(DATA):

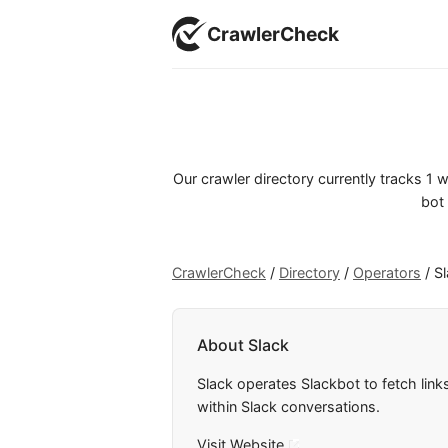
CrawlerCheck
Our crawler directory currently tracks 1
bot 
CrawlerCheck
/
Directory
/
Operators
/
S
About Slack
Slack operates Slackbot to fetch link
within Slack conversations.
Visit Website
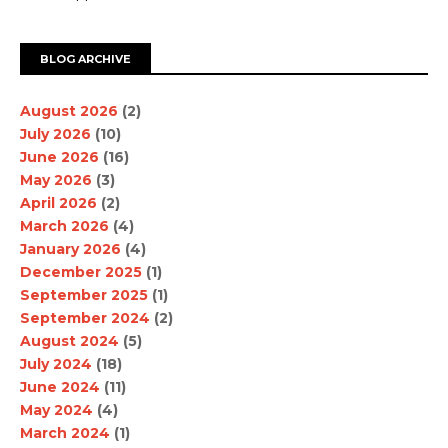
BLOG ARCHIVE
August 2026
(2)
July 2026
(10)
June 2026
(16)
May 2026
(3)
April 2026
(2)
March 2026
(4)
January 2026
(4)
December 2025
(1)
September 2025
(1)
September 2024
(2)
August 2024
(5)
July 2024
(18)
June 2024
(11)
May 2024
(4)
March 2024
(1)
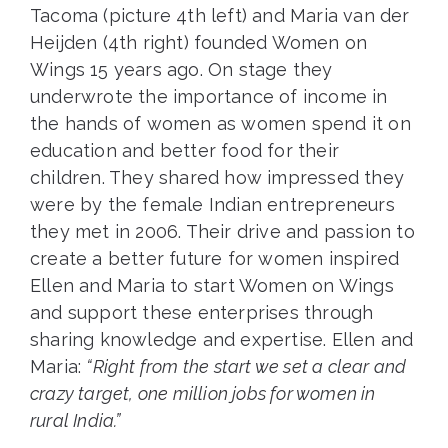
Tacoma (picture 4th left) and Maria van der
Heijden (4th right) founded Women on
Wings 15 years ago. On stage they
underwrote the importance of income in
the hands of women as women spend it on
education and better food for their
children. They shared how impressed they
were by the female Indian entrepreneurs
they met in 2006. Their drive and passion to
create a better future for women inspired
Ellen and Maria to start Women on Wings
and support these enterprises through
sharing knowledge and expertise. Ellen and
Maria:
“Right from the start we set a clear and
crazy target, one million jobs for women in
rural India.”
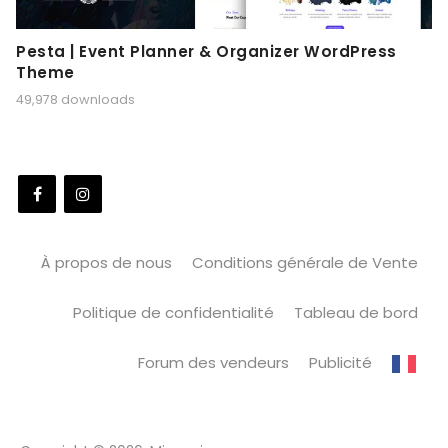
Pesta | Event Planner & Organizer WordPress
Theme
49,978 downloads
À propos de nous
Conditions générale de Vente
Politique de confidentialité
Tableau de bord
Forum des vendeurs
Publicité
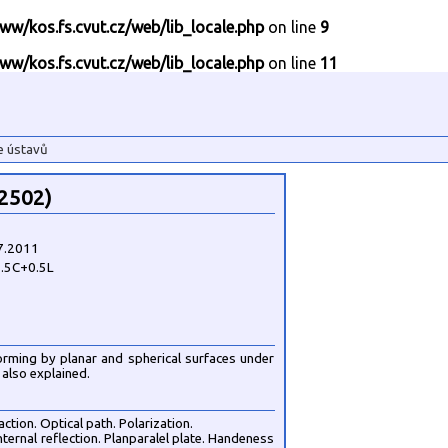
ww/kos.fs.cvut.cz/web/lib_locale.php
on line
9
ww/kos.fs.cvut.cz/web/lib_locale.php
on line
11
e ústavů
62502)
7.2011
.5C+0.5L
forming by planar and spherical surfaces under
also explained.
ction. Optical path. Polarization.
internal reflection. Planparalel plate. Handeness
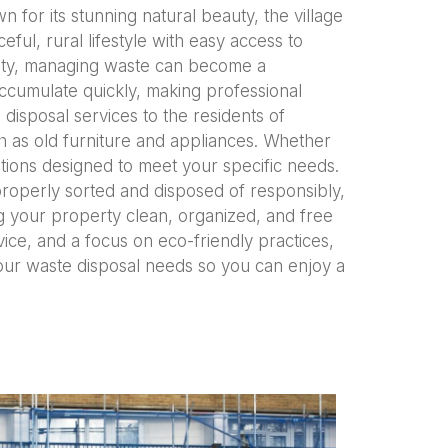
 for its stunning natural beauty, the village
eful, rural lifestyle with easy access to
unity, managing waste can become a
ccumulate quickly, making professional
disposal services to the residents of
h as old furniture and appliances. Whether
tions designed to meet your specific needs.
properly sorted and disposed of responsibly,
g your property clean, organized, and free
rvice, and a focus on eco-friendly practices,
your waste disposal needs so you can enjoy a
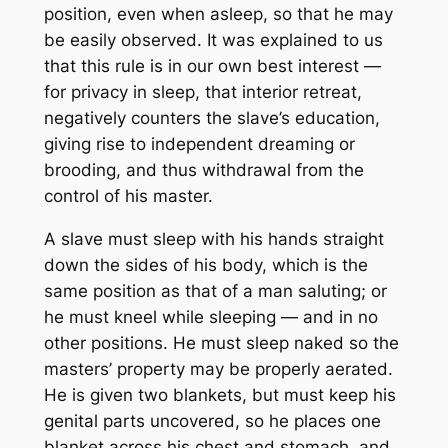
position, even when asleep, so that he may
be easily observed. It was explained to us
that this rule is in our own best interest —
for privacy in sleep, that interior retreat,
negatively counters the slave’s education,
giving rise to independent dreaming or
brooding, and thus withdrawal from the
control of his master.
A slave must sleep with his hands straight
down the sides of his body, which is the
same position as that of a man saluting; or
he must kneel while sleeping — and in no
other positions. He must sleep naked so the
masters’ property may be properly aerated.
He is given two blankets, but must keep his
genital parts uncovered, so he places one
blanket across his chest and stomach, and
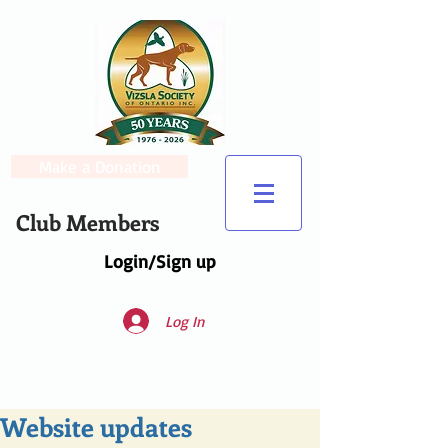
Make a Donation
Club Members
Login/Sign up
Log In
Website updates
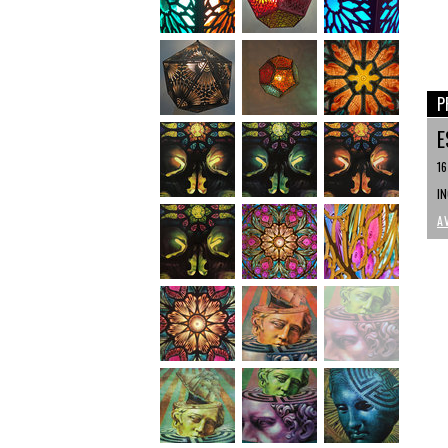
P
E
16
I
A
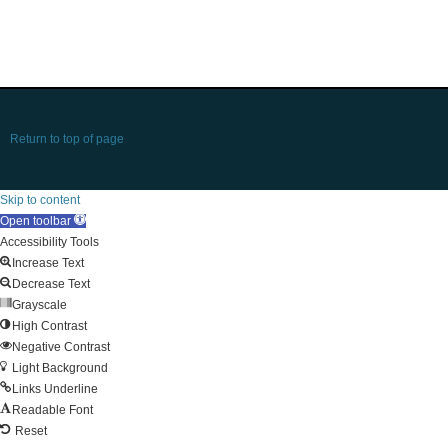
Return to top of page
Skip to content
Open toolbar
Accessibility Tools
Increase Text
Decrease Text
Grayscale
High Contrast
Negative Contrast
Light Background
Links Underline
Readable Font
Reset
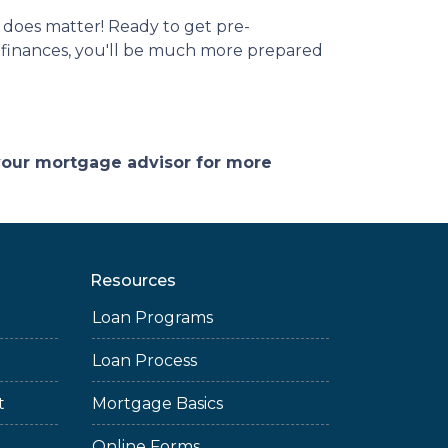
 does matter! Ready to get pre-
r finances, you'll be much more prepared
 your mortgage advisor for more
Resources
Loan Programs
Loan Process
t
Mortgage Basics
Online Forms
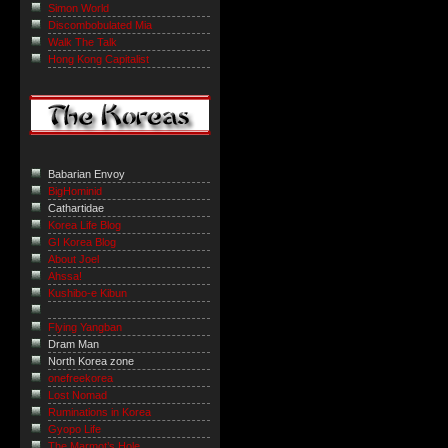
Simon World
Discombobulated Mia
Walk The Talk
Hong Kong Capitalist
Babarian Envoy
BigHominid
Cathartidae
Korea Life Blog
GI Korea Blog
About Joel
Ahssa!
Kushibo-e Kibun
Flying Yangban
Dram Man
North Korea zone
onefreekorea
Lost Nomad
Ruminations in Korea
Gyopo Life
The Marmot’s Hole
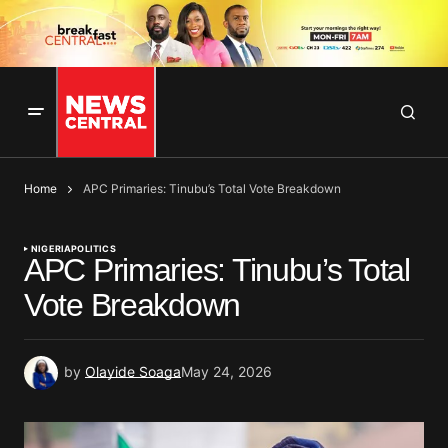
Home
APC Primaries: Tinubu’s Total Vote Breakdown
NIGERIA
POLITICS
APC Primaries: Tinubu’s Total
Vote Breakdown
by
Olayide Soaga
May 24, 2026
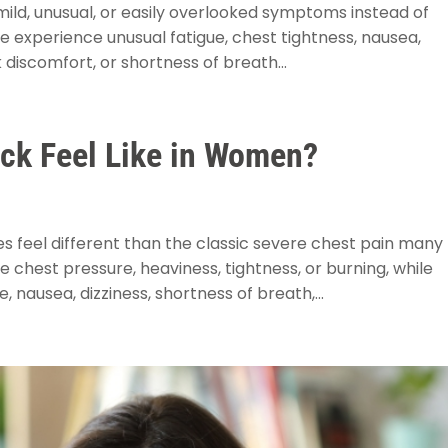
ild, unusual, or easily overlooked symptoms instead of
 experience unusual fatigue, chest tightness, nausea,
 discomfort, or shortness of breath...
ack Feel Like in Women?
feel different than the classic severe chest pain many
hest pressure, heaviness, tightness, or burning, while
 nausea, dizziness, shortness of breath,...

(EXERCISE): The data above must be given back verbatim, minus its images.

(PROBLEM SOLUTION):
CrawlerCheck
Our crawler directory currently tracks 1
bot 
CrawlerCheck
/
Directory
/
Operators
/
S
About Slack
Slack operates Slackbot to fetch link
within Slack conversations.
Visit Website
BLOG ARCHIVE
August 2026
(2)
July 2026
(10)
June 2026
(16)
May 2026
(3)
April 2026
(2)
March 2026
(4)
January 2026
(4)
December 2025
(1)
September 2025
(1)
September 2024
(2)
August 2024
(5)
July 2024
(18)
June 2024
(11)
May 2024
(4)
March 2024
(1)
Tacoma (picture 4th left) and Maria van der
Heijden (4th right) founded Women on
Wings 15 years ago. On stage they
underwrote the importance of income in
the hands of women as women spend it on
education and better food for their
children. They shared how impressed they
were by the female Indian entrepreneurs
they met in 2006. Their drive and passion to
create a better future for women inspired
Ellen and Maria to start Women on Wings
and support these enterprises through
sharing knowledge and expertise. Ellen and
Maria:
“Right from the start we set a clear and
crazy target, one million jobs for women in
rural India.”
Pesta | Event Planner & Organizer WordPress
Theme
49,978 downloads
À propos de nous
Conditions générale de Vente
Politique de confidentialité
Tableau de bord
Forum des vendeurs
Publicité
ww/kos.fs.cvut.cz/web/lib_locale.php
on line
9
ww/kos.fs.cvut.cz/web/lib_locale.php
on line
11
e ústavů
62502)
7.2011
.5C+0.5L
forming by planar and spherical surfaces under
also explained.
ction. Optical path. Polarization.
internal reflection. Planparalel plate. Handeness
 for its stunning natural beauty, the village
eful, rural lifestyle with easy access to
unity, managing waste can become a
ccumulate quickly, making professional
disposal services to the residents of
h as old furniture and appliances. Whether
tions designed to meet your specific needs.
properly sorted and disposed of responsibly,
g your property clean, organized, and free
rvice, and a focus on eco-friendly practices,
your waste disposal needs so you can enjoy a
position, even when asleep, so that he may
be easily observed. It was explained to us
that this rule is in our own best interest —
for privacy in sleep, that interior retreat,
negatively counters the slave’s education,
giving rise to independent dreaming or
brooding, and thus withdrawal from the
control of his master.
A slave must sleep with his hands straight
down the sides of his body, which is the
same position as that of a man saluting; or
he must kneel while sleeping — and in no
other positions. He must sleep naked so the
masters’ property may be properly aerated.
He is given two blankets, but must keep his
genital parts uncovered, so he places one
blanket across his chest and stomach, and
Make a Donation
Club Members
Login/Sign up
Log In
Website updates
P
E
16
I
A
Return to top of page
Skip to content
Open toolbar
Accessibility Tools
Increase Text
Decrease Text
Grayscale
High Contrast
Negative Contrast
Light Background
Links Underline
Readable Font
Reset
 does matter! Ready to get pre-
r finances, you'll be much more prepared
 your mortgage advisor for more
Resources
Loan Programs
Loan Process
t
Mortgage Basics
Online Forms
Simon World
Discombobulated Mia
Walk The Talk
Hong Kong Capitalist
Babarian Envoy
BigHominid
Cathartidae
Korea Life Blog
GI Korea Blog
About Joel
Ahssa!
Kushibo-e Kibun
Flying Yangban
Dram Man
North Korea zone
onefreekorea
Lost Nomad
Ruminations in Korea
Gyopo Life
The Marmot’s Hole
Home
APC Primaries: Tinubu’s Total Vote Breakdown
NIGERIA
POLITICS
APC Primaries: Tinubu’s Total
Vote Breakdown
by
Olayide Soaga
May 24, 2026
ild, unusual, or easily overlooked symptoms instead of
 experience unusual fatigue, chest tightness, nausea,
 discomfort, or shortness of breath...
ack Feel Like in Women?
feel different than the classic severe chest pain many
hest pressure, heaviness, tightness, or burning, while
 nausea, dizziness, shortness of breath,...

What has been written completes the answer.